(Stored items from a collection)
..............................

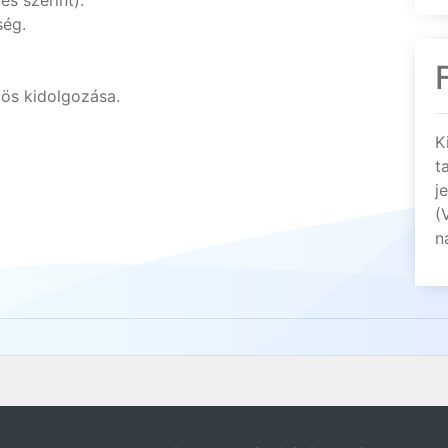
s szerint).
ség.
zös kidolgozása.
K
t
j
(
n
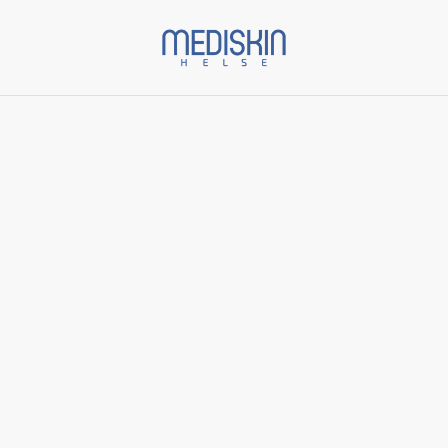
Start
/
Varer
/
Menn
/
Daily Power Defense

..............................

*Action item*.
Could the entries be output exactly as written, but without their images?

*Response*.
s szerint).
ség.
zös kidolgozása.
K
t
j
(
n
Start
/
Varer
/
Menn
/
Daily Power Defense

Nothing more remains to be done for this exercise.